Bug #16169
closedtiling workflow cancelled for unknown reason
Description
Running tiling workflow but it gets cancelled. https://workbench.su92l.arvadosapi.com/container_requests/su92l-xvhdp-mzrysxcgtubgva9
I tried various run time constraints and workflow parameters, but they all get cancelled.
Before su92l was upgraded, I ran a workflow of the same scale (input also around 2TB), and it was successful. https://workbench.su92l.arvadosapi.com/container_requests/su92l-xvhdp-nm507pzmjqiai4s
Contrasting individual jobs from these two runs, https://workbench.su92l.arvadosapi.com/container_requests/su92l-xvhdp-vdlq5f0hqldttso completed but https://workbench.su92l.arvadosapi.com/container_requests/su92l-xvhdp-t3dtsqsi3vqfetb is cancelled.

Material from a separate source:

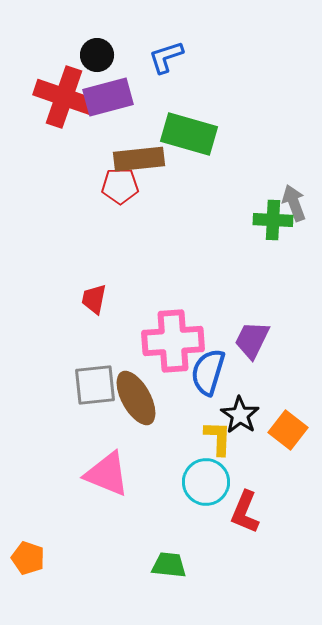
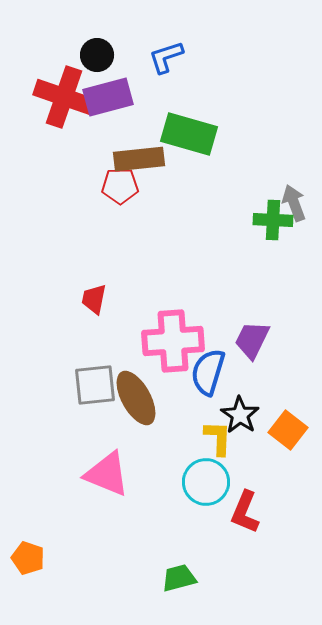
green trapezoid: moved 10 px right, 13 px down; rotated 21 degrees counterclockwise
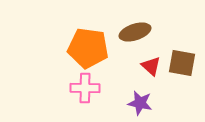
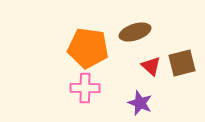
brown square: rotated 24 degrees counterclockwise
purple star: rotated 10 degrees clockwise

Updated by Jiayong Li over 4 years ago
I changed "no_listing" from "hints" to "requirements", still failed https://workbench.su92l.arvadosapi.com/container_requests/su92l-xvhdp-jqx484v754z4vzl
Updated by Lucas Di Pentima over 4 years ago
- Target version changed from To Be Groomed to 2020-02-26 Sprint
- Assigned To set to Lucas Di Pentima
- Status changed from New to In Progress
- Category set to Crunch
It seems that the container is getting OOM-killed.
We're also getting a warning on the log:
Warning: cwltool: ../../lib/cwl/workflow.json:1:25668: Recursive directory listing has resulted in a large number of File objects (1733821) passed to the input parameter 'fjdir'. This may negatively affect workflow performance and memory use. If this is a problem, use the hint 'cwltool:LoadListingRequirement' with "shallow_listing" or "no_listing" to change the directory listing behavior: $namespaces: cwltool: "http://commonwl.org/cwltool#" hints: cwltool:LoadListingRequirement: loadListing: shallow_listing
...but the workflow already has the no_listing
hint from previous (pre 2.0) successful runs. Maybe this hint is being ignored?
Updated by Jiayong Li over 4 years ago
specifying "no_listing" on the workflow got ignored
but specifying "no_listing" on the job level works
https://workbench.su92l.arvadosapi.com/container_requests/su92l-xvhdp-lpvofphpiwrtqan
Updated by Peter Amstutz over 4 years ago
- Target version changed from 2020-02-26 Sprint to 2020-03-11 Sprint
Updated by Peter Amstutz over 4 years ago
- Assigned To changed from Lucas Di Pentima to Peter Amstutz
Updated by Lucas Di Pentima over 4 years ago
Updates at b12b6c014f0e26fb4c2c2a5ad27a36c3685babf1 - branch 16169-cwl-hints
I was able to reproduce the bug via an a-c-r
integration test, handing this off to Peter as I'm a bit stuck and it would be great to have it done for 2.0.1
Updated by Peter Amstutz over 4 years ago
For some reason, this bug appears when the workflow is --submitted and run a container, but if run directly on the host with --local it doesn't do it.
Updated by Peter Amstutz over 4 years ago
16169-cwl-hints @ 1d9e4de7a4ff994cfc7a9319dcae56bb26c272b3
Updated by Peter Amstutz over 4 years ago
- Status changed from In Progress to Resolved